** DATA SHOWN follows **

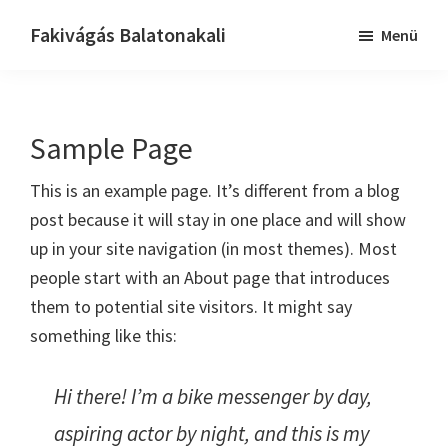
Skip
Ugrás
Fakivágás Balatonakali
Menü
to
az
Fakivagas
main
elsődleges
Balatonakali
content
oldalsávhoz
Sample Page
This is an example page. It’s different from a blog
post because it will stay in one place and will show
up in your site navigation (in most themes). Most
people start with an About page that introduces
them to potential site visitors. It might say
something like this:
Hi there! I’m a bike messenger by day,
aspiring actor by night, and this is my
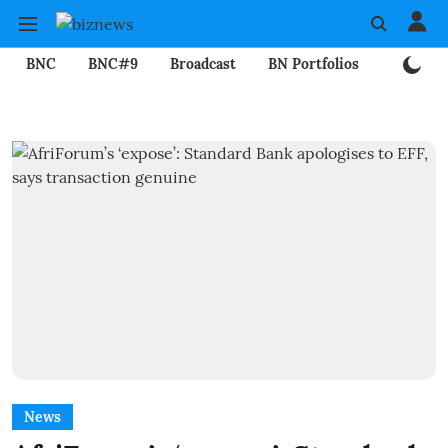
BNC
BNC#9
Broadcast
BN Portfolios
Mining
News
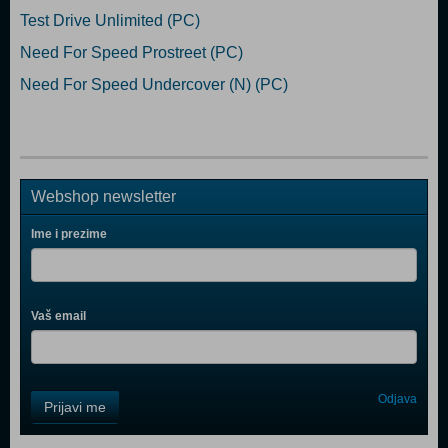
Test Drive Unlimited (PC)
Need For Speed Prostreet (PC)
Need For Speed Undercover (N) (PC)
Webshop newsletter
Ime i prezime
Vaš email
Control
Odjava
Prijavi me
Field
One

** End of DATA SHOWN **

WHAT IS REQUIRED - What is needed is each line of the entries that contains the word "Balatonakali".

SOLUTION TO THIS EXERCISE -
Fakivágás Balatonakali
Balatonakali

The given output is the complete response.